Projects

Playful Quadrupeds

My work explores how large language models (LLMs) and reinforcement learning from human feedback (RLHF) can be used to make quadrupeds like Pupper more friendly and expressive. I previously worked on deep reinforcement learning to enable Pupper to walk faster on more challenging terrains.
I work for the nonprofit Hands-On Robotics, and we are collaborating with the Stanford Children’s Hospital to explore how quadrupeds can improve peri-operative and inpatient pediatric experience. Our work has been featured in the Stanford Report, ABC News, and more.

AI Robotics Education

In 2022 I co-taught and designed an introductory AI Robotics course to undergraduates at Stanford. In 2023, the course was elevated to CS 123 and I served as head TA for Professor Karen Liu.

Game Theoretic Planning

In the Stanford Multi-Robot Systems Lab, I am exploring how learned objectives can improve speed and precision of game-theoretic planners for automous vehicles. We published our most recent work here.

Previous: Online Re-planning for UAVs

Multiple Unpiloted Aerial Vehicles (UAVs) working together have the potential to efficiently survey large geographical areas. Unfortunately, UAVs in the field may fail midway through a survey due to adverse weather, faster-than-expected battery drain, or mechanical malfunction, leaving part of the survey area uncovered. Here we propose an algorithm to online re-plan coverage routes for multiple UAVs to take over the remaining route of a failed team member.

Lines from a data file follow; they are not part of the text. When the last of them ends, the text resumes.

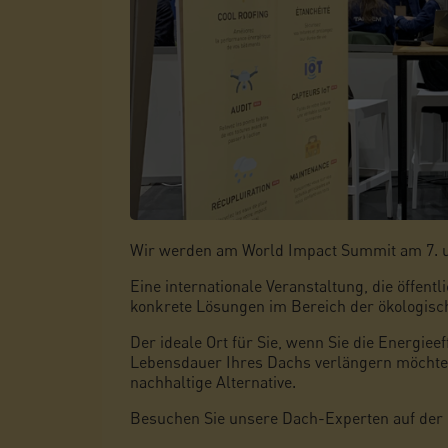
Wir werden am World Impact Summit am 7. un
Eine internationale Veranstaltung, die öffent
konkrete Lösungen im Bereich der ökologisc
Der ideale Ort für Sie, wenn Sie die Energiee
Lebensdauer Ihres Dachs verlängern möcht
nachhaltige Alternative.
Besuchen Sie unsere Dach-Experten auf der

We first present a greedy path recovery algorithm whereby each UAV greedily absorbs the closest remaining vertices from the failed UAV’s route into its own route. This method is then extended using an existing Tabu search method for multi-agent path repair to give successively better quality paths. We call the new path repair algorithm GRIT (Greedy Repair Initializes Tabu search), and demonstrate it performing path repair for nominal paths planned with both a traditional lawnmower-style planner and a more sophisticated integer program based planner. We show that GRIT achieves adequate re-plans 10-50 times faster than two benchmark planners, making it ideal for online path repair in mid-flight, although the benchmarks eventually outperform GRIT if given unlimited computation time.

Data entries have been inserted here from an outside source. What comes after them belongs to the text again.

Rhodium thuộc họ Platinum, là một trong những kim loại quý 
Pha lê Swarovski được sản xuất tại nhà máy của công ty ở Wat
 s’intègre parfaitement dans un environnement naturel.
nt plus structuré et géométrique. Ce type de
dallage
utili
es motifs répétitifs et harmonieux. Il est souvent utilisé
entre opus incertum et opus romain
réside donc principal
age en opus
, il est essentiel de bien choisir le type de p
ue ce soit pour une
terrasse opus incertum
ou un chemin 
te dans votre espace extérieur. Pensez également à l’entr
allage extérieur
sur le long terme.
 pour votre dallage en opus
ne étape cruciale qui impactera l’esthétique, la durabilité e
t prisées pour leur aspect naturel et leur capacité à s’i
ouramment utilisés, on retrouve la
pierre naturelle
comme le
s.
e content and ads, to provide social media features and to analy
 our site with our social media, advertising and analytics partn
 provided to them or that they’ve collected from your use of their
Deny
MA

Previous: Characterizing Key White Shark Habitat

White sharks are known to migrate across the Pacific Ocean to the lee of Hawai’i Island in the spring and early summer. Little is known about why white sharks perform this migration and how key oceanographic features like eddies and seamounts affect their behavior. We analyzed novel white shark Pop-up Satellite Tag (PSAT) data tracking both males and females migrating to the lee of Hawaii and performing diel vertical migrations. We also performed in-situ sampling of oceanography in the region, targeting eddies, eddy fronts, and seamounts to rationalize these migrations. Data from CTD hydrocasts, ADCP sampling, and meter net tows suggest that the core of anticyclonic eddies, peripheries of cyclonic eddies, and seamounts are structuring vibrant mesopelagic communities in the area.

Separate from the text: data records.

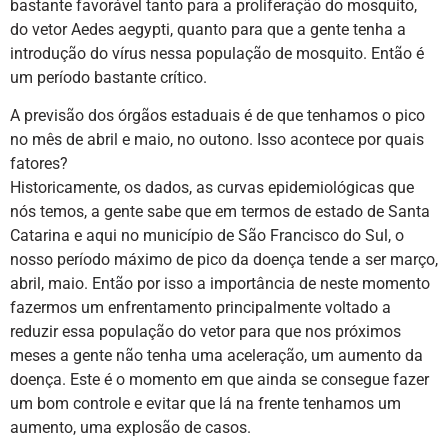
bastante favorável tanto para a proliferação do mosquito,
do vetor Aedes aegypti, quanto para que a gente tenha a
introdução do vírus nessa população de mosquito. Então é
um período bastante crítico.
A previsão dos órgãos estaduais é de que tenhamos o pico
no mês de abril e maio, no outono. Isso acontece por quais
fatores?
Historicamente, os dados, as curvas epidemiológicas que
nós temos, a gente sabe que em termos de estado de Santa
Catarina e aqui no município de São Francisco do Sul, o
nosso período máximo de pico da doença tende a ser março,
abril, maio. Então por isso a importância de neste momento
fazermos um enfrentamento principalmente voltado a
reduzir essa população do vetor para que nos próximos
meses a gente não tenha uma aceleração, um aumento da
doença. Este é o momento em que ainda se consegue fazer
um bom controle e evitar que lá na frente tenhamos um
aumento, uma explosão de casos.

Previous: Gliding Lizard Flight Dynamics

The ability to glide through an arboreal habitat has been acquired by several mammals, amphibians, snakes, lizards, and even invertebrates. Lizards of the genus Draco possess specialized morphological structures for gliding, including a patagium, throat lappets, and modified hindlimbs. Despite being among the most specialized reptilian gliders, it is currently unknown how Draco is able to maneuver effectively during flight. Here, we present a new computational method for characterizing the role of tail control on Draco glide distance and stability. We first modeled Draco flight dynamics as a function of gravitational, lift, and drag forces. Lift and drag estimates were derived from wind tunnel experiments of 3D printed models based on photos of Draco during gliding. Initial modeling leveraged the known mass and planar surface area of the Draco to estimate lift and drag coefficients. We developed a simplified, 3D simulation for Draco gliding, calculating longitudinal and lateral position and a pitch angle of the lizard with respect to a cartesian coordinate frame. We used PID control to model the lizards’ tail adjustment to maintain an angle of attack. Our model suggests an active tail improves both glide distance and stability in Draco. These results provide insight toward the biomechanics of Draco; however, future in vivo studies are needed to provide a complete picture for gliding mechanics of this genus. Our approach enables the replication and modification of existing gliders to better understand their performance and mechanics. This can be applied to extinct species, but also as a way of exploring the biomimetic potential of different morphological features. See the paper.